Hillary Clinton was recently diagnosed with pneumonia. Barack Obama was not born in Kenya or anywhere else other than Honolulu, Hawaii. So what do Hillary fact and Obama fiction have in common? Amanda Marcotte has a sexism- and racism-related explanation.
“The feigned concerns over Clinton’s health strongly resemble the feigned concerns that Obama was faking his natural born citizenship,” wrote the Salon pundit in a Tuesday piece, “right down to the posturing about how this is all the target’s fault for not providing more and more documentation -- to drive home how much those of us who aren’t white men cannot be trusted. In both cases, it’s about wallowing in ugly stereotypes -- that black people aren’t patriots, that women are inherently fragile -- without admitting that’s what’s going on.”
Her kicker: “And no surprise that the person behind the Clinton health hysteria is also the same man who was pushing the Obama birth certificate hysteria: Donald Trump.”
Marcotte contended that a male presidential candidate “who got wobbly at a 9/11 memorial service because he was battling a minor case of pneumonia would be regaled as a hero.
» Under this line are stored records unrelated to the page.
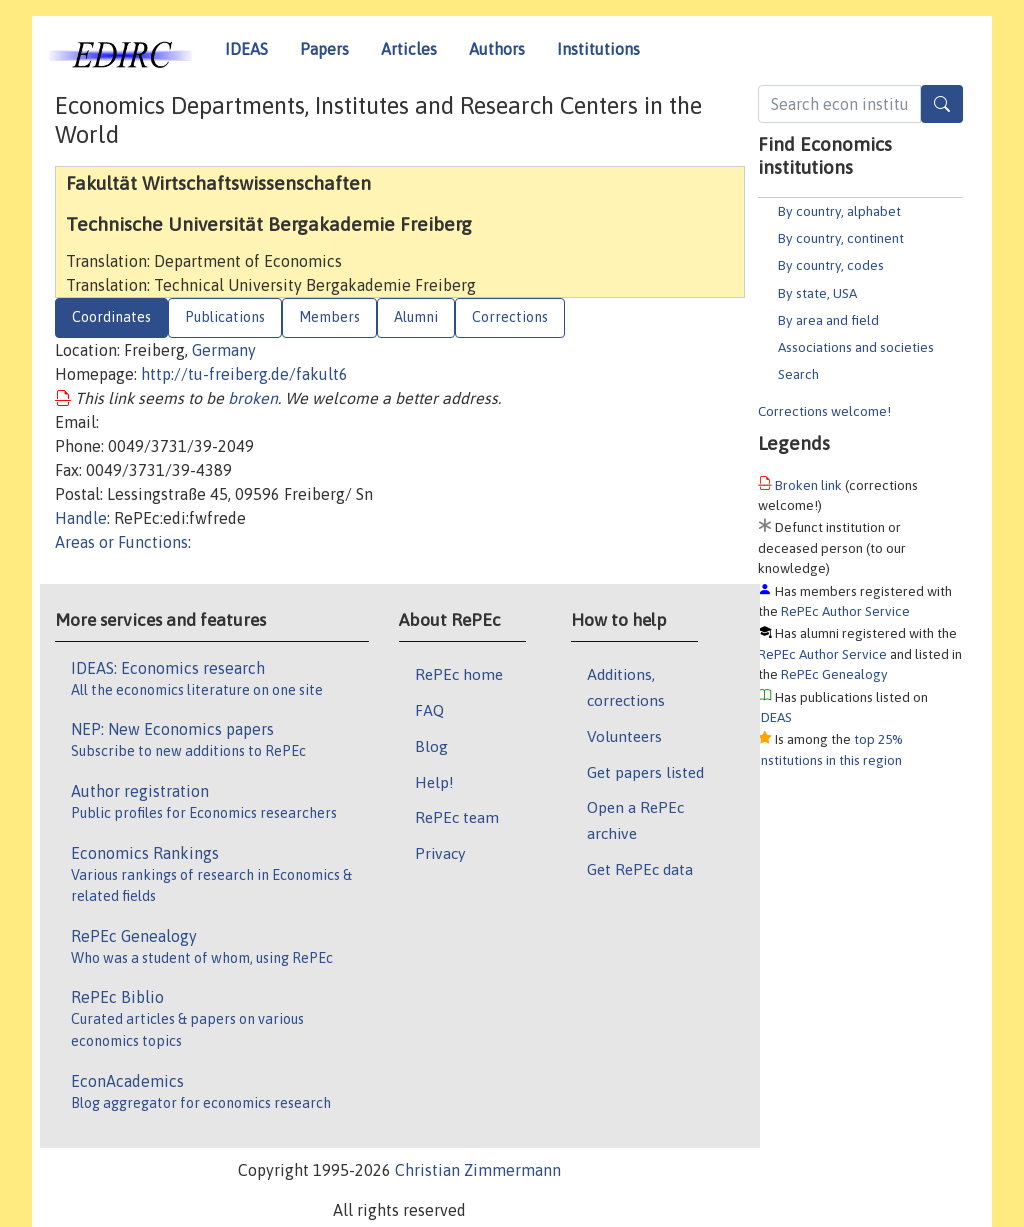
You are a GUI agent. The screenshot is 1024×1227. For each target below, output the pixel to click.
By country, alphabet (839, 211)
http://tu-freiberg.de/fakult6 (244, 374)
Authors (497, 49)
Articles (409, 49)
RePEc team (457, 817)
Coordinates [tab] (111, 317)
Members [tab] (329, 317)
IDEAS (246, 49)
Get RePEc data (640, 869)
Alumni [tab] (416, 317)
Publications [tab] (225, 317)
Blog (431, 746)
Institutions (598, 49)
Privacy (440, 853)
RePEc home (459, 674)
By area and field (828, 320)
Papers (324, 49)
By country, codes (831, 265)
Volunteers (624, 736)
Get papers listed (645, 772)
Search (798, 374)
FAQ (429, 710)
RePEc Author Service (845, 611)
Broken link (808, 485)
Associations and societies (856, 347)
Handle (81, 518)
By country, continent (841, 238)
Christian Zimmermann (478, 1170)
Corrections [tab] (510, 317)
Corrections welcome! (824, 411)
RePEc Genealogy (834, 674)
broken (253, 398)
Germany (224, 350)
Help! (434, 782)
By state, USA (817, 293)
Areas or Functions (121, 542)
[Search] (942, 104)
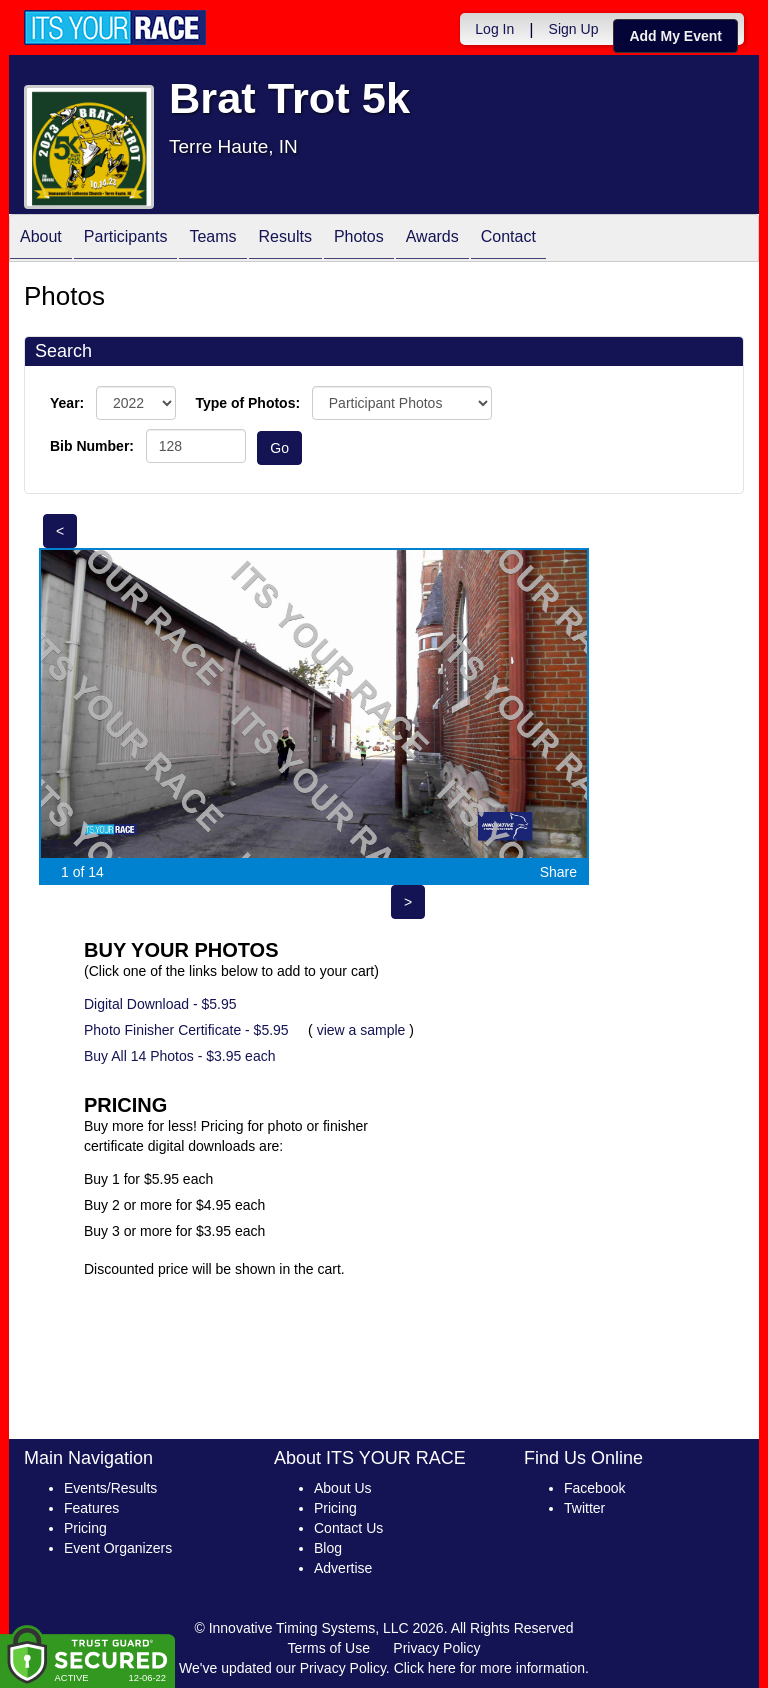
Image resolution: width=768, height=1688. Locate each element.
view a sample (361, 1030)
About (41, 239)
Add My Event (675, 36)
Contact (508, 239)
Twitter (584, 1508)
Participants (126, 239)
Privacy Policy (436, 1648)
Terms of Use (329, 1648)
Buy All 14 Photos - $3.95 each (179, 1056)
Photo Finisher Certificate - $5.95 (186, 1030)
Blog (328, 1548)
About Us (343, 1488)
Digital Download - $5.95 (160, 1004)
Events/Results (110, 1488)
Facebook (594, 1488)
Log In (494, 29)
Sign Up (574, 29)
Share (558, 872)
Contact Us (348, 1528)
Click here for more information (489, 1668)
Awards (432, 239)
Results (285, 239)
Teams (212, 239)
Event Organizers (118, 1548)
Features (91, 1508)
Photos (359, 239)
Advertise (343, 1568)
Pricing (85, 1528)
How tough and patriotic he is to brave the summer heat while wearing a Kevlar vest, even though his doctor told him to stay in bed for a couple days!...But since the candidate in question is a she and not a he, the narrative is very different…Now that it’s Hillary Clinton, everyone’s wondering if Grandma is too weak and fragile for the job.”
“There’s never been this much attention paid to a candidate’s body,” claimed Marcotte. “Women are perceived as public property in the way men are not, which is why ‘nip slips’ and ‘upskirts’ are a much bigger business than monitoring the state of celebrity penises.” In any event, “there is no evidence-based reason to think Clinton is fragile. In fact, quite the opposite is the case.”